Далекие часы (Мортон) - страница 206

У меня по коже побежали мурашки, и я крепко вцепилась в боковину кровати.

— Так звали моего любимого учителя, — продолжила мама. — Томас Кэвилл. Видишь ли, они заключили помолвку, и я больше ничего не слышала о них.

— Пока не получила потерянное письмо от Юнипер.

При упоминании письма мама вздрогнула.

— Да, — подтвердила она.

— И оно заставило тебя плакать.

— Да.

Долгое мгновение мне казалось, что она снова расплачется.

— Но дело не в том, что оно грустное, дело не в самом письме. Вовсе нет. Понимаешь, оно столько времени было потеряно. Я думала, что Юнипер забыла.

— О чем?

— Обо мне, разумеется. — Мамины губы дрожали. — Я считала, что они поженились и забыли обо мне.

— Но это не так.

— Да.

— Они вообще не поженились.

— Да, только тогда я не знала этого, до тех пор, пока ты не рассказала. Я просто никогда больше не слышала о них. Я кое-что послала Юнипер, кое-что очень важное, и ждала ответа. Я ждала, и ждала, и проверяла почту дважды в день, однако ничего не пришло.

— Ты написала ей снова? Чтобы выяснить, что стряслось, получила ли она первое письмо?

— Много раз чуть было не написала, но это казалось таким жалким. А потом я встретила одну из сестер мистера Кэвилла в продуктовом магазине, и та сообщила, что он сбежал и женился, не поставив их в известность.

— Ах, мама. Мне так жаль.

Она положила книгу на лоскутное одеяло рядом с собой и тихо промолвила:

— С тех пор я возненавидела их обоих. Я была так обижена. Отверженность — это рак, Эди. Она сжирает человека с потрохами.

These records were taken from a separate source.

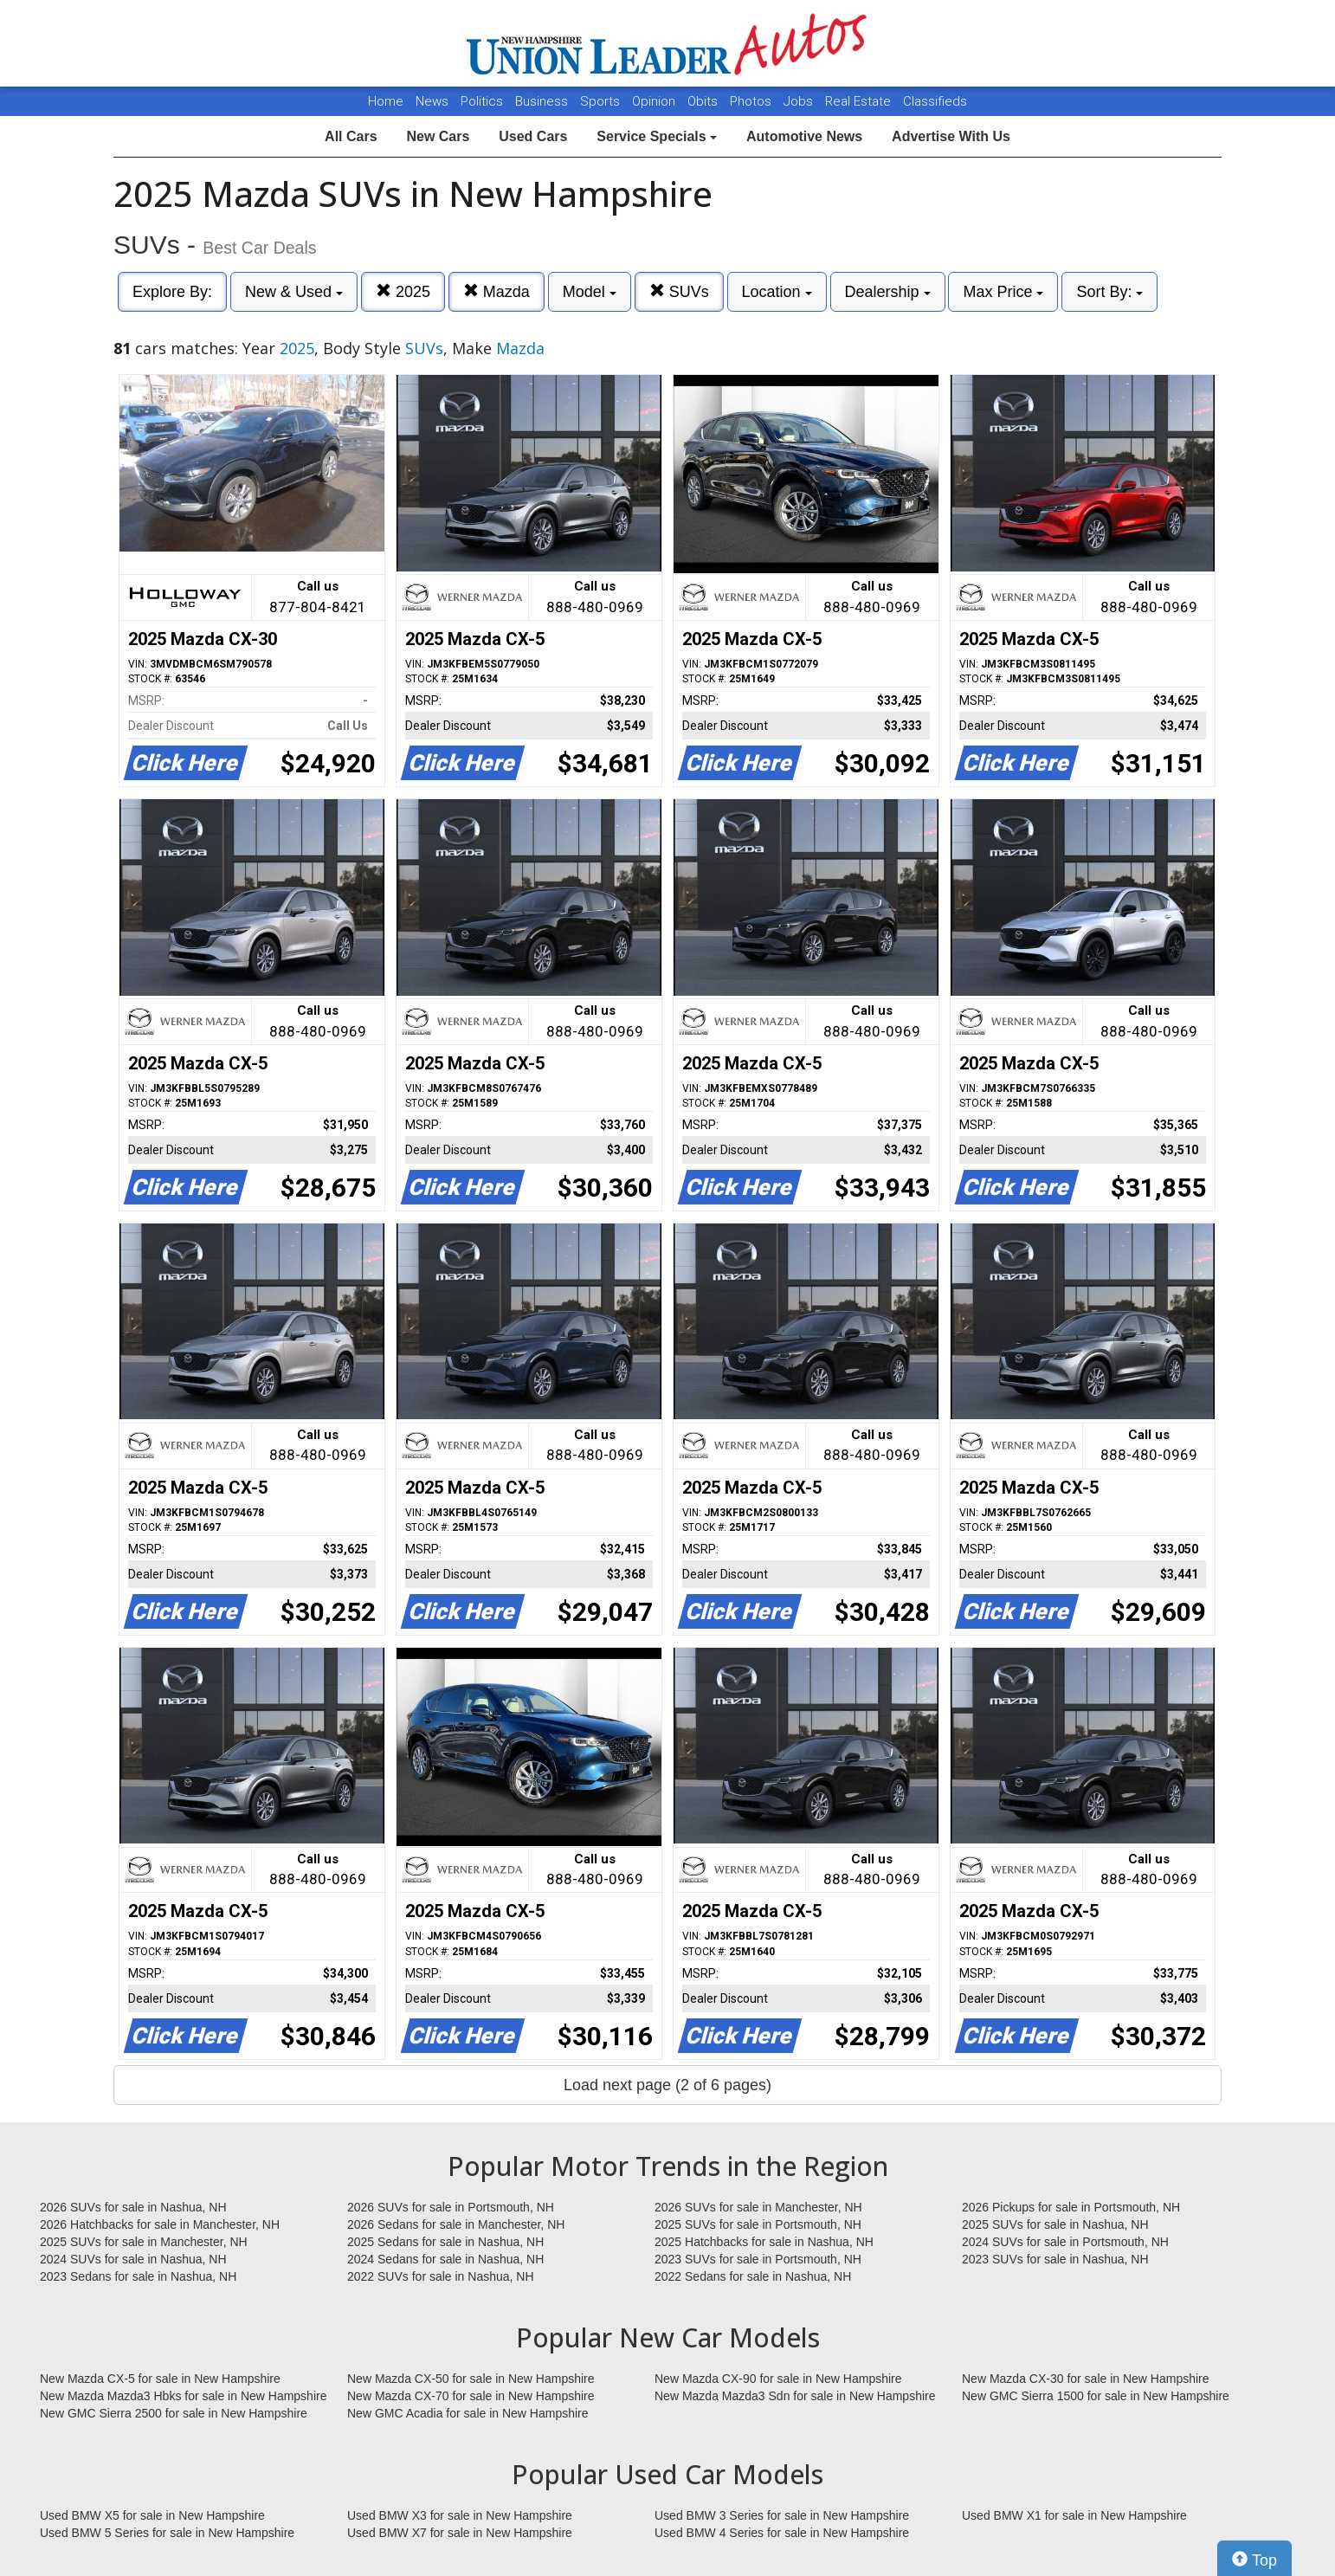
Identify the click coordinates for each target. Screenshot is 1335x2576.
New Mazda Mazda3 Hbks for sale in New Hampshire (183, 2396)
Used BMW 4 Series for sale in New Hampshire (782, 2533)
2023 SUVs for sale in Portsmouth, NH (758, 2259)
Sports (601, 101)
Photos (752, 101)
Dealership (888, 291)
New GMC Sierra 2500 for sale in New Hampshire (173, 2413)
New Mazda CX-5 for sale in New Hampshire (160, 2379)
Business (543, 101)
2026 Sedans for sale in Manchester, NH (455, 2224)
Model (589, 291)
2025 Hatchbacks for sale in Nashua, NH (764, 2242)
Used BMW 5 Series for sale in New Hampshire (167, 2533)
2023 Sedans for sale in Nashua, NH (138, 2276)
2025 (403, 291)
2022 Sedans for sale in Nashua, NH (753, 2276)
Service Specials (657, 136)
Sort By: (1109, 291)
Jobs (800, 101)
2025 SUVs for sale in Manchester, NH (144, 2242)
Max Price (1003, 291)
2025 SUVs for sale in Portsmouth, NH (758, 2224)
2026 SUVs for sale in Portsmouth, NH (450, 2207)
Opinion (655, 101)
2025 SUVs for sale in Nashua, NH (1055, 2224)
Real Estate (859, 101)
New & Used (294, 291)
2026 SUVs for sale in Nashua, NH (133, 2207)
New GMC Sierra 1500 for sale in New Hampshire (1095, 2396)
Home (385, 101)
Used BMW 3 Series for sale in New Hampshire (782, 2515)
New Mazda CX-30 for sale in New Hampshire (1085, 2379)
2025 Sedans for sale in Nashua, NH (445, 2242)
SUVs (679, 291)
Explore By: (172, 291)
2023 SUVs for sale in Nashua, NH (1055, 2259)
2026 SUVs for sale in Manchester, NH (758, 2207)
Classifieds (935, 101)
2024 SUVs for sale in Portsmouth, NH (1065, 2242)
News (432, 101)
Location (777, 291)
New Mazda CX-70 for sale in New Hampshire (471, 2396)
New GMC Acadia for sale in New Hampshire (468, 2413)
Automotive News (804, 136)
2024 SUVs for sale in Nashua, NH (133, 2259)
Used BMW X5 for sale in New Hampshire (152, 2515)
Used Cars (533, 136)
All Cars (351, 136)
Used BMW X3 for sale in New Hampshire (459, 2515)
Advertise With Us (951, 136)
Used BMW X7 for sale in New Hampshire (459, 2533)
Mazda (496, 291)
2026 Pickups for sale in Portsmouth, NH (1071, 2207)
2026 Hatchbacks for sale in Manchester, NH (160, 2224)
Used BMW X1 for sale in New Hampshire (1074, 2515)
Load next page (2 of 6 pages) (667, 2085)
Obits (704, 101)
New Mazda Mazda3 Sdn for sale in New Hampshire (795, 2396)
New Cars (437, 136)
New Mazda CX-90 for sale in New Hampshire (778, 2379)
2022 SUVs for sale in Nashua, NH (440, 2276)
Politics (482, 101)
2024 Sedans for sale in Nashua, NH (445, 2259)
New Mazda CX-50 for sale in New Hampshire (471, 2379)
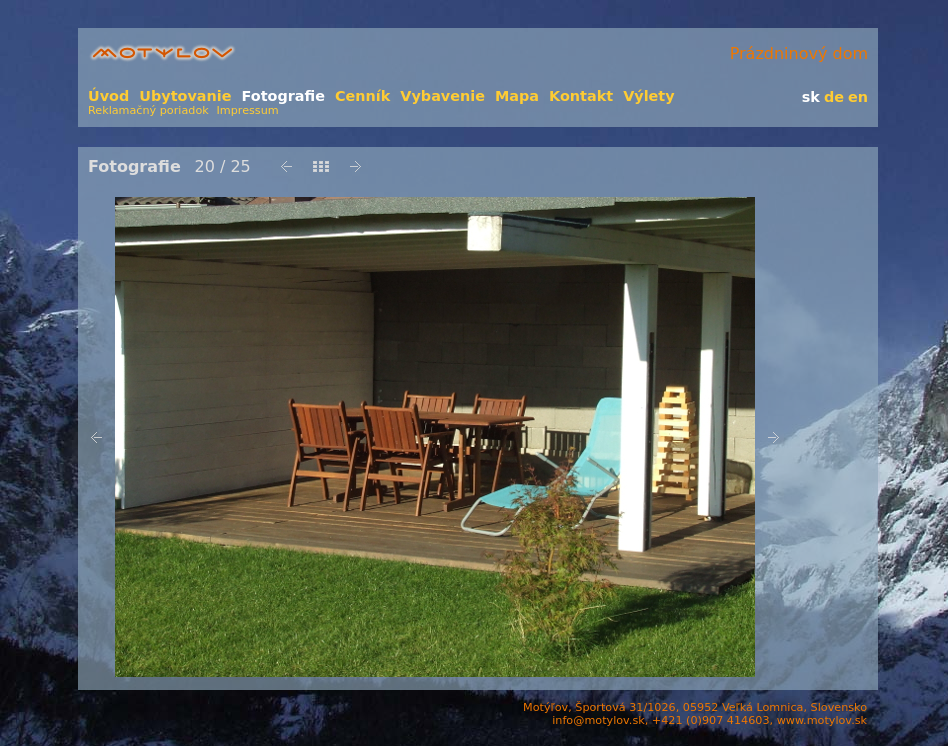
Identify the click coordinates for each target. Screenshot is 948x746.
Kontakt (581, 96)
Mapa (517, 96)
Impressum (248, 110)
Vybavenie (442, 96)
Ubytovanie (185, 96)
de (834, 97)
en (858, 97)
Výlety (648, 96)
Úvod (108, 96)
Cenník (362, 96)
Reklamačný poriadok (148, 110)
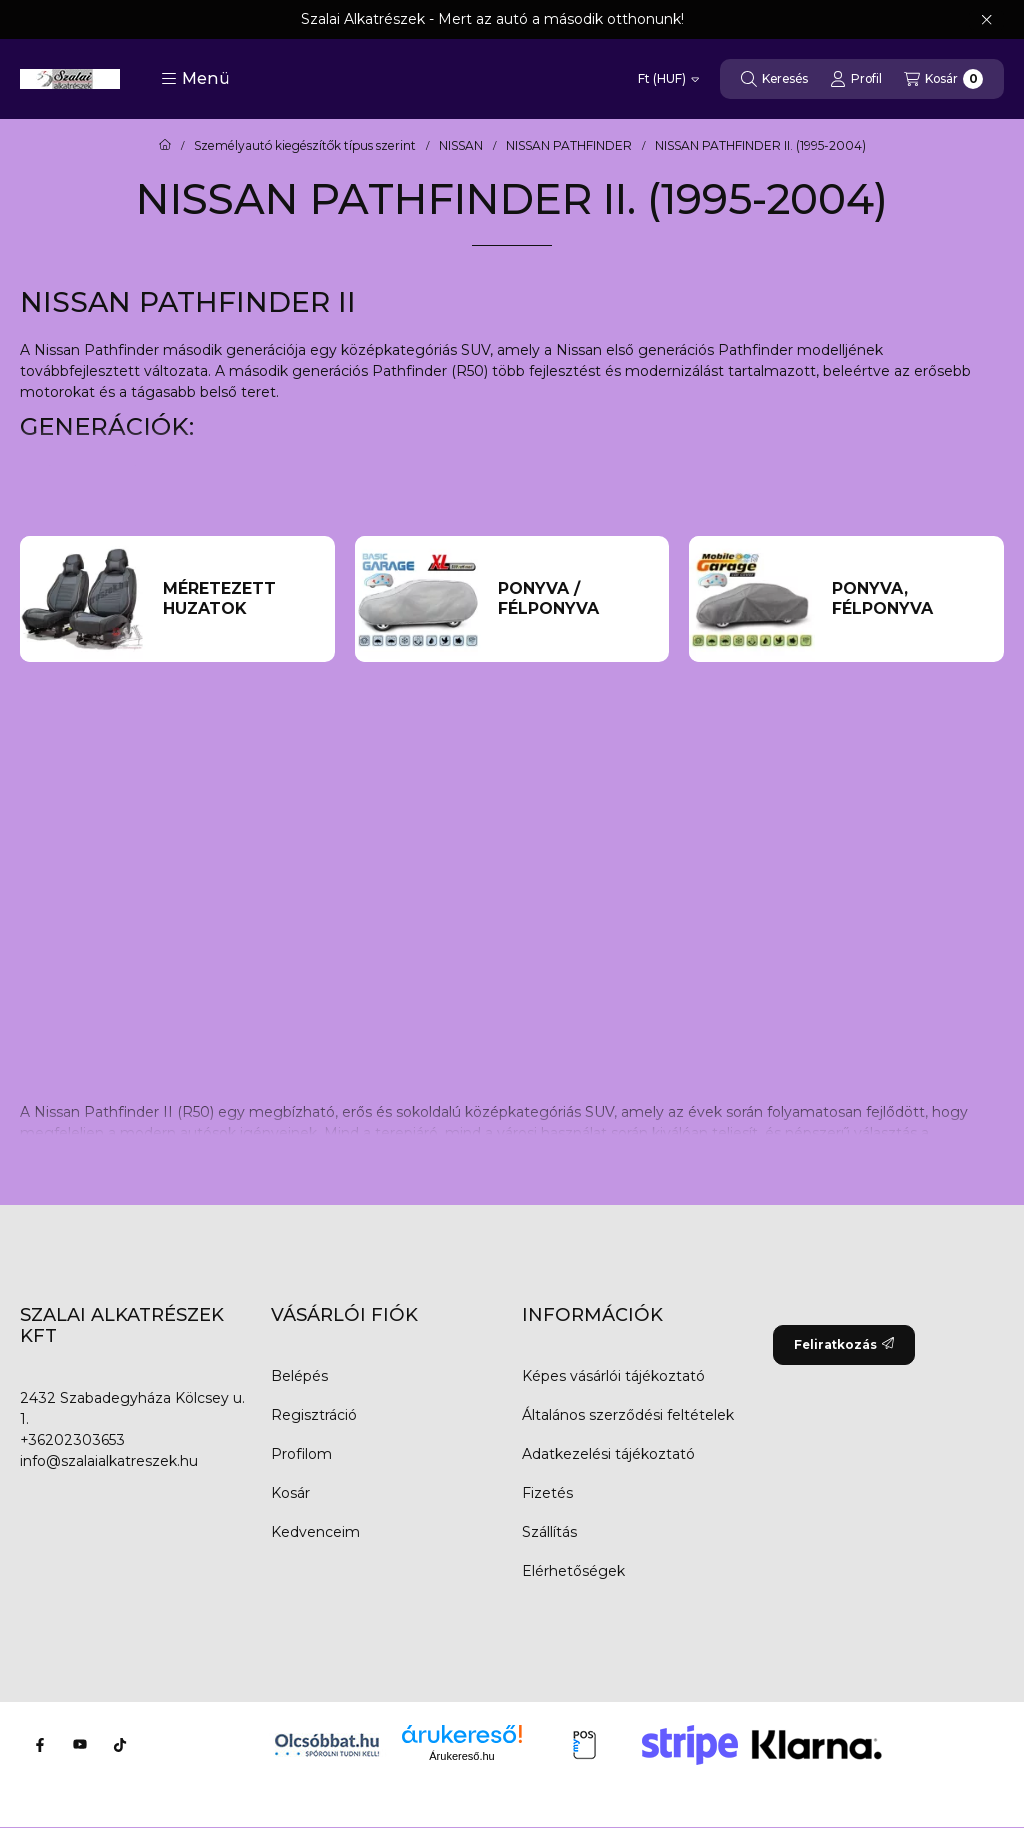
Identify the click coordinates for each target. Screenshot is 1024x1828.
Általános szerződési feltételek (628, 1415)
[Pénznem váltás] (668, 79)
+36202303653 (72, 1440)
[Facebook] (40, 1745)
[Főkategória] (165, 146)
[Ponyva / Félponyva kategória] (575, 599)
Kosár (290, 1493)
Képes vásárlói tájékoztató (613, 1376)
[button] (195, 79)
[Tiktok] (120, 1745)
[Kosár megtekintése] (943, 79)
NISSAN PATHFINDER (569, 146)
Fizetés (547, 1493)
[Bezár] (986, 20)
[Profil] (856, 79)
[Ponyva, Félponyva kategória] (909, 599)
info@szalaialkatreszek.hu (109, 1461)
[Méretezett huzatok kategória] (240, 599)
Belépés (299, 1376)
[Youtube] (80, 1745)
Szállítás (549, 1532)
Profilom (301, 1454)
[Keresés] (774, 79)
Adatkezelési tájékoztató (608, 1454)
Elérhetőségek (573, 1571)
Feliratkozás (844, 1344)
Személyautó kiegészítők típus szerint (305, 146)
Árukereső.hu (461, 1756)
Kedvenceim (315, 1532)
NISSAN (461, 146)
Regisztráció (314, 1415)
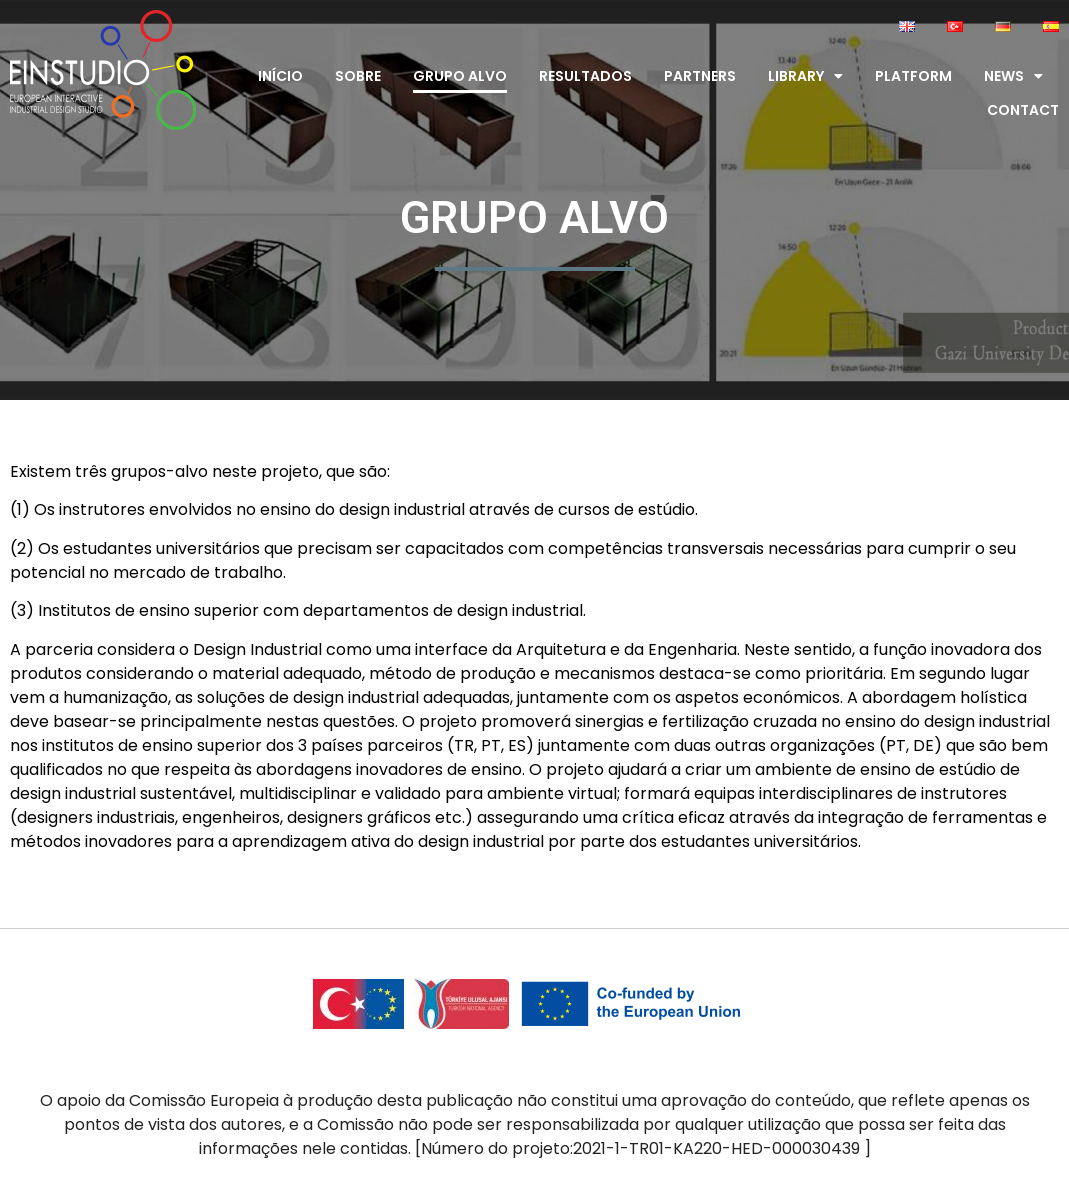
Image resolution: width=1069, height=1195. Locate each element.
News (1013, 76)
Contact (1023, 110)
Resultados (585, 76)
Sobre (358, 76)
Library (805, 76)
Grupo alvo (460, 76)
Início (280, 76)
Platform (913, 76)
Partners (700, 76)
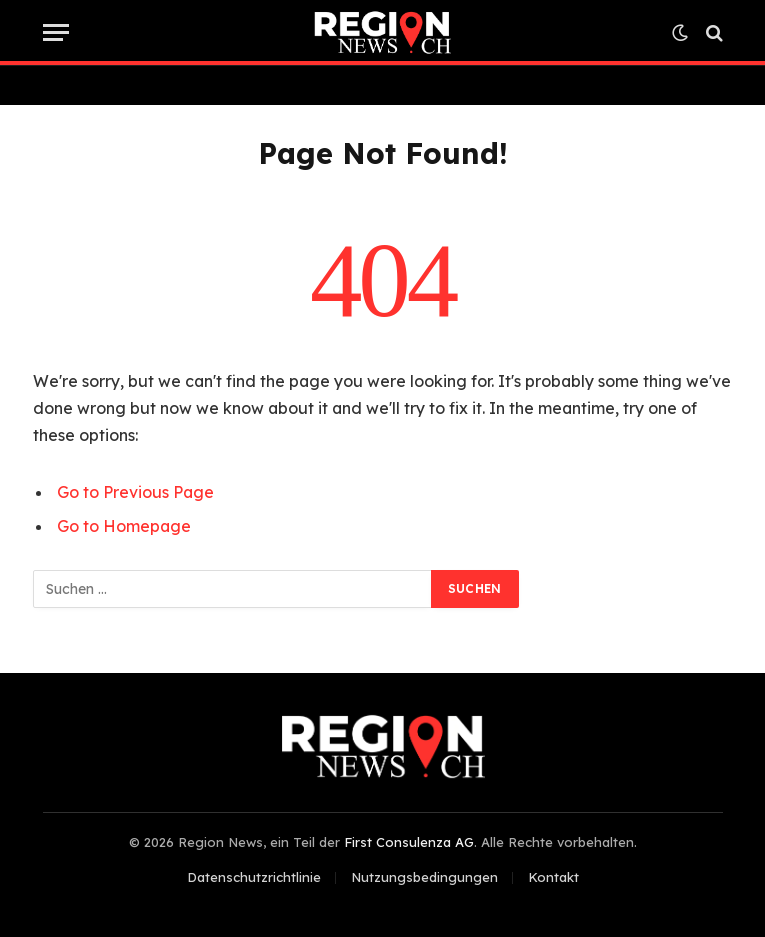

Я придвинулась ближе и взяла ее за руку; она вцепилась в мою ладонь. На ее щеках блестели слезы.

— Я ненавидела ее и любила, и мне было так больно. — Мама сунула руку в карман халата и достала конверт. — А потом получила это. Через пятьдесят лет.

Потерянное письмо Юнипер. Я взяла его у мамы, не в силах проронить ни слова. Она предлагает мне прочесть его? Я заглянула ей в глаза, и она чуть заметно кивнула.

Дрожащими пальцами я открыла конверт и приступила к письму.

Драгоценная Мерри!

Моя умная-разумная детка! Твоя история пришла в целости и сохранности, и я рыдала, когда читала ее. Какая чудесная-расчудесная история! Радостная и ужасно печальная, и — ах! — полная блестящих наблюдений. Какой умной молодой мисс ты стала! В твоих сочинениях столько искренности, Мерри, правдивости, к которой многие стремятся, но мало кто достигает. Ты не должна останавливаться; твоя жизнь принадлежит только тебе — поступай с ней согласно своим желаниям. Тебя ничто не удерживает, мой маленький друг.

Очень бы хотелось сказать это лично, вернуть тебе рукопись под деревом в парке, тем самым, в листьях которого прячется россыпь солнечных бриллиантов, но, увы, вынуждена сообщить, что не смогу вернуться в Лондон, как собиралась. По крайней мере, не сразу. Дела здесь идут не так, как я рассчитывала. Обо всем написать не могу, только то, что кое-что случилось, и мне лучше пока побыть дома. Я скучаю по тебе, Мерри. Ты моя первая и единственная подруга; не помню, я говорила тебе об этом? Я часто вспоминаю время, которое мы провели здесь вместе, особенно тот день на крыше, помнишь? Тогда ты была с нами всего несколько дней и скрыла, что боишься высоты. Ты спросила меня, чего я боюсь, и я ответила. Я никогда не обсуждала это с кем-то еще.